Exercise prompt —
Below is a block of records. Copy every line in it that contains the word "sexy".

--- Dataset records ---

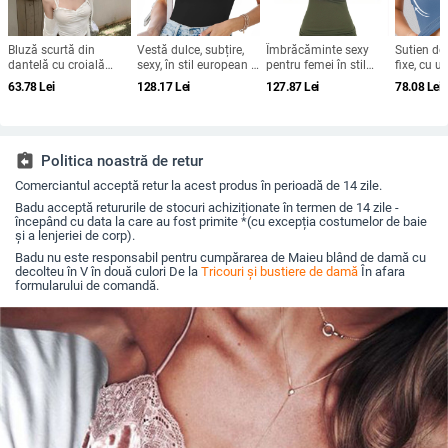
Bluză scurtă din
Vestă dulce, subțire,
Îmbrăcăminte sexy
Sutien de
dantelă cu croială
sexy, în stil european și
pentru femei în stil
fixe, cu um
Slim Fit pentru femei,
american, pentru
european și american
Amazon E
63.78
Lei
128.17
Lei
127.87
Lei
78.08
Lei
cu guler agățat, sexy,
comerț exterior
Y2K, cu curea încrețită,
Statele Un
pură, Spice Girl
transfrontalier
umăr gol, tricotat cu
de piept, 
fluture și spate
en-gros, e
încrucișat, maiou sexy
transfront
din dantelă
assignment_return
Politica noastră de retur
Comerciantul acceptă retur la acest produs în perioadă de 14 zile.
Badu acceptă retururile de stocuri achiziționate în termen de 14 zile -
începând cu data la care au fost primite *(cu excepția costumelor de baie
și a lenjeriei de corp).
Badu nu este responsabil pentru cumpărarea de Maieu blând de damă cu
decolteu în V în două culori De la
Tricouri și bustiere de damă
În afara
formularului de comandă.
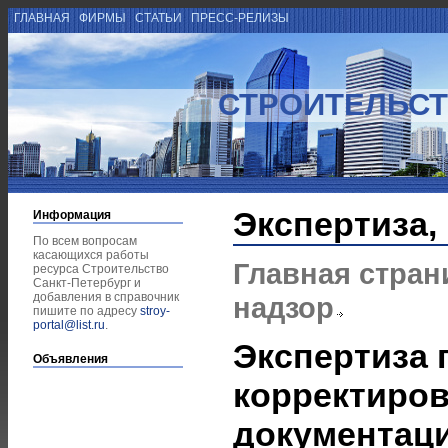
ГЛАВНАЯ
ФИРМЫ
СТАТЬИ
ПРЕСС-РЕЛИЗЫ
СТРОИТЕЛЬСТ
Экспертиза,
Информация
По всем вопросам
касающихся работы
Главная стран
ресурса Строительство
Санкт-Петербург и
добавления в справочник
надзор
пишите по адресу
stroy-
portal@list.ru
.
Экспертиза 
Объявления
корректиров
документаци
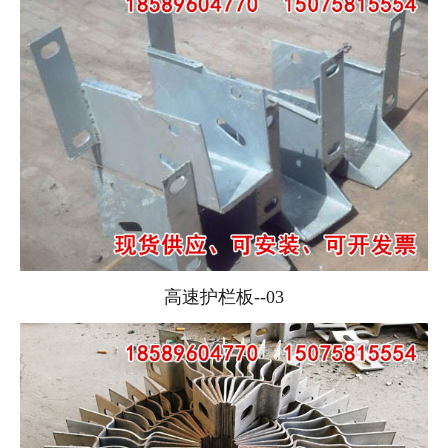
高速护栏板--03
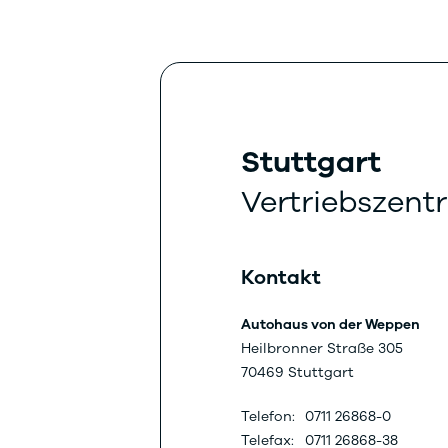
Stuttgart
Vertriebszent
Kontakt
Autohaus von der Weppen
Heilbronner Straße 305
70469 Stuttgart
Telefon:
0711 26868-0
Telefax:
0711 26868-38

---

Task output —
Îmbrăcăminte sexy
sexy, în stil european și
cu guler agățat, sexy,
încrucișat, maiou sexy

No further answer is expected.